- Linagliptin is the fourth gliptin available in the market. Its use has been approved for the treatment of type 2 diabetes mellitus as monotherapy when metformin is anappropriate due to intolerance or is contraindicated due to renal impairment, as a dual therapy in combination with metformin, as a triple therapy in combination with metformin and a sulphonylurea, and in association with insulin with or without metformin.
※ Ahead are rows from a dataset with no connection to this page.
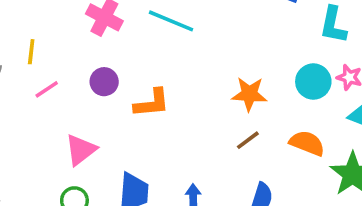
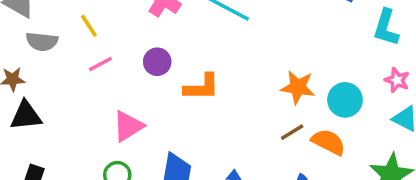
yellow line: (31, 52) -> (89, 26), turned -45
cyan circle: (313, 82) -> (345, 100), moved
orange semicircle: (307, 143) -> (328, 142), moved

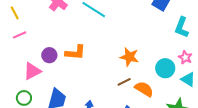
purple circle: (157, 62) -> (49, 55), moved
cyan circle: (345, 100) -> (165, 68), moved

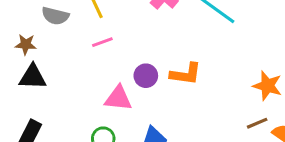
pink triangle: (32, 71) -> (118, 98), turned 30

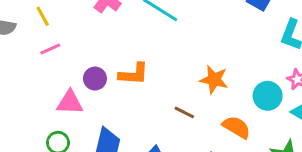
brown line: (257, 123) -> (184, 112), moved, turned 54

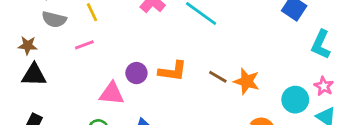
pink line: (50, 49) -> (84, 45), moved
brown line: (184, 112) -> (218, 77), moved

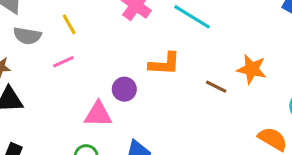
orange L-shape: (173, 71) -> (164, 64), moved
orange star: (247, 81) -> (252, 69), moved

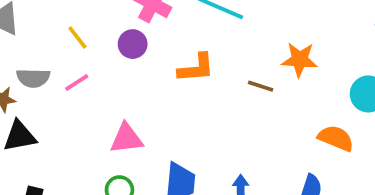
gray semicircle: (27, 36) -> (33, 78), moved
purple circle: (124, 89) -> (133, 44), moved

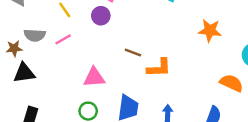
orange L-shape: (196, 68) -> (159, 68), moved
brown line: (261, 86) -> (133, 52), moved

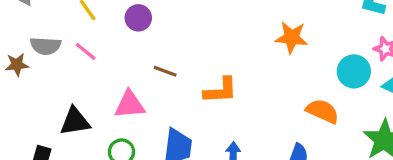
pink line: (63, 39) -> (86, 51), turned 70
brown line: (133, 52) -> (165, 71), moved
black triangle: (24, 73) -> (75, 121), moved

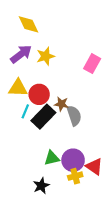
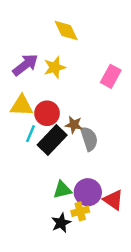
yellow diamond: (28, 24) -> (66, 30), moved
yellow cross: (75, 176) -> (80, 211), moved
black star: (41, 186) -> (61, 223), moved

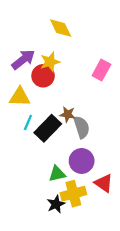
red circle: (47, 113) -> (43, 76), moved
purple circle: (88, 192) -> (82, 161), moved
yellow cross: (80, 211) -> (73, 194), size x1.5

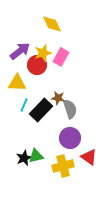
pink rectangle: (101, 70) -> (61, 57), moved
green triangle: (57, 174) -> (36, 156), moved
black star: (56, 204) -> (24, 158), moved

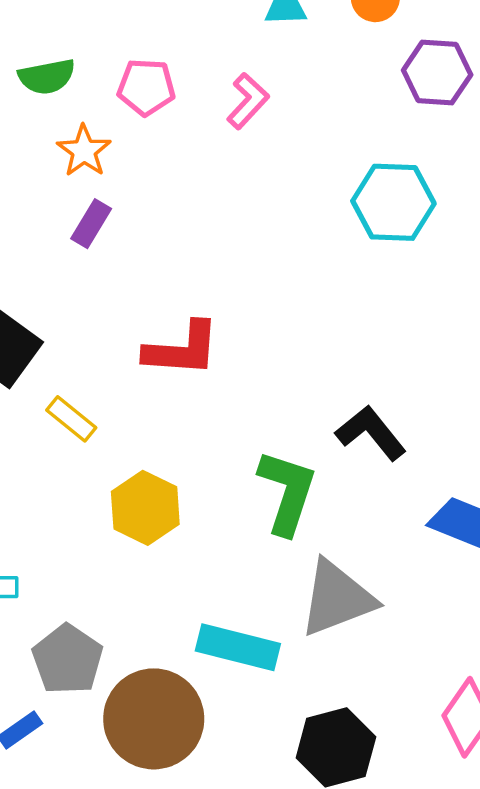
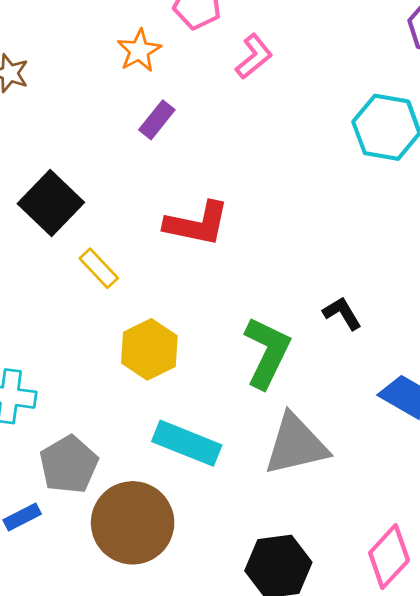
pink L-shape: (248, 101) -> (254, 57), moved
purple rectangle: (91, 224) -> (157, 120), moved
black L-shape: (371, 433) -> (342, 313), size x0.7
cyan rectangle: (238, 647) -> (187, 443), moved

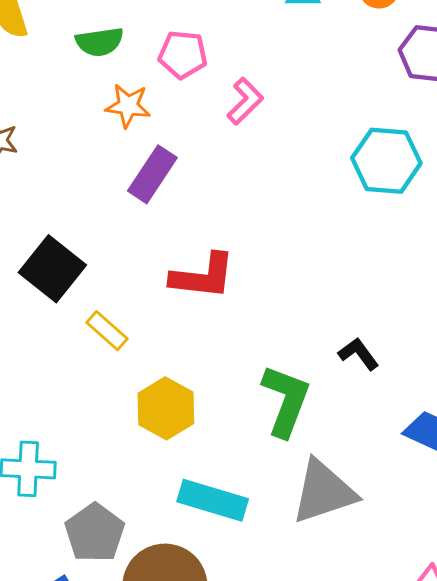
orange star: (139, 51) -> (128, 106), turned -30
purple rectangle: (157, 120) -> (152, 174), size x1.4

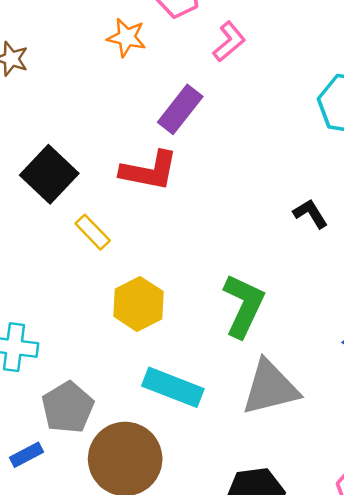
purple rectangle: (152, 174) -> (180, 109), moved
red L-shape: (203, 276) -> (149, 171), moved
black L-shape: (359, 354) -> (310, 214), moved

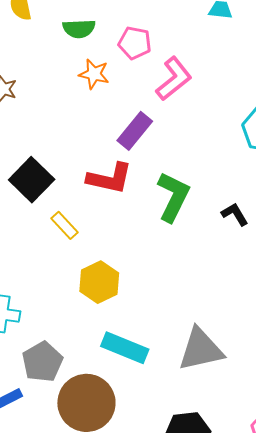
pink L-shape: (229, 42) -> (174, 79), size x1.4
green L-shape: (244, 306) -> (173, 197), moved

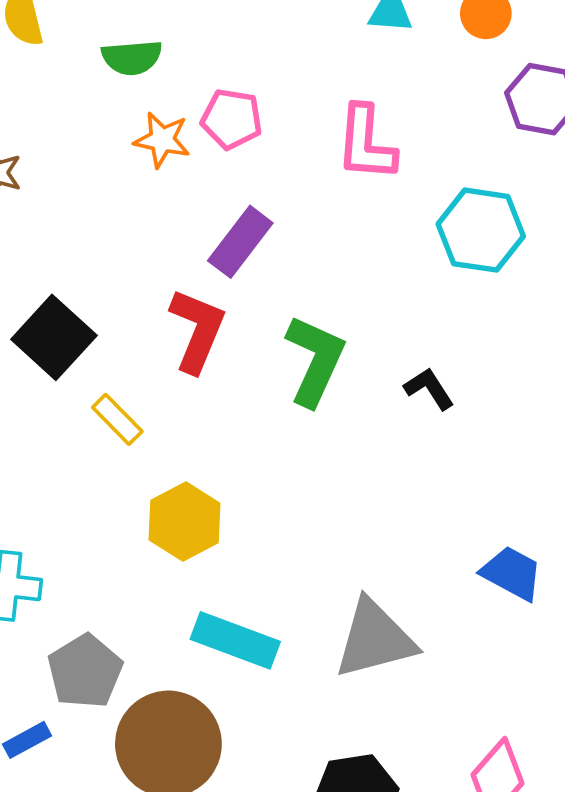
pink pentagon: (135, 43) -> (232, 119), moved
pink L-shape: (174, 79) -> (366, 143), moved, turned 135
red L-shape: (110, 178) -> (197, 330), turned -78

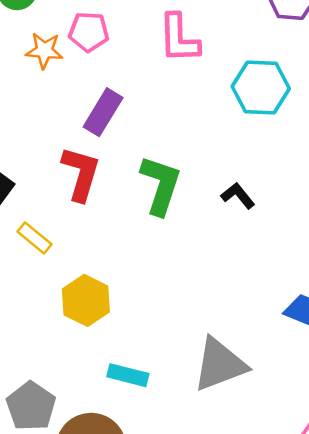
cyan rectangle: (235, 640) -> (128, 375), size x0.7

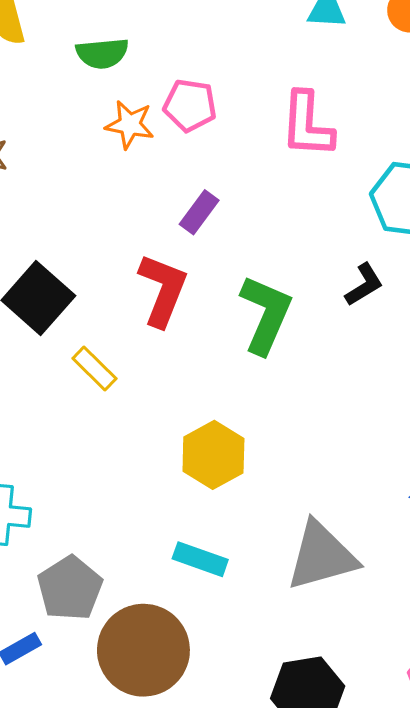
purple rectangle: (103, 112) -> (199, 212), size x0.7
black L-shape: (238, 196) -> (364, 285), moved, turned 92
yellow hexagon: (86, 300) -> (213, 455), moved

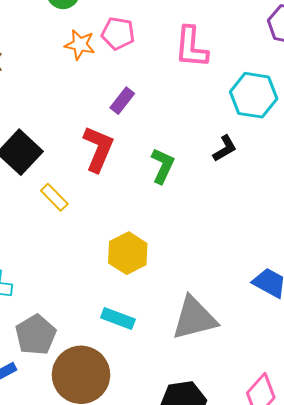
green L-shape: (266, 314) -> (163, 166), size x0.7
It has not been approved as a dual therapy in combination with sulphonylureas, with pioglitazone, nor as an initial combination therapy.
- In those cases when non-pharmacological measures do not provide adequate glycaemic control, clinical practice guidelines recommend the use of metformin monotherapy as first choice, and the use of a sulphonylurea as the alternative choice in patients with intolerance or contraindications to metformin. When monotherapy, with an optimal dose and proper adherence to treatment, is not sufficient, the combination therapy of metformin and a sulphonylurea is recommended. Gliptins may be considered as a dual combination therapy, as an alternative in cases of contraindication or intolerance to metformin or to sulphonylureas, or else as a triple combination with them.
- Efficacy of linagliptin has been assessed in randomised controlled clinical trials using the reduction in HbA1c (glycated hemoglobin) as the primary outcome variable. There are no studies available assessing its impact on morbidity and mortality.
- Compared to placebo, in both monotherapy and combination therapy (dual and triple), linagliptin has shown a reduction in HbA1c of limited magnitude (0.6%), lower than that observed with metformin, sulphonylureas and pioglitazone and similar to that of other gliptins.
- The only comparative study available showed that the combination of linagliptin + metformin was statistically inferior to glimepiride + metformin, despite meeting the pre-defined non-inferiority criterion.
- It does not require dose adjustment in renal impairment. Its long-term safety profile needs to be established with regards to the effects from the inhibition of the DPP-4 (Dipeptidyl peptidase 4) enzyme, related to the immune system (infections, hypersensitivity reactions, skin disorders, etc.), the chance of developing pancreatitis, as well as its cardiovascular safety.
- Evidence shows lower efficacy for linagliptin than for metformin and sulphonylureas and there is no evidence offering significant advantages over other gliptins. Therefore, linagliptin means no innovation in the therapeutics of type 2 diabetes mellitus.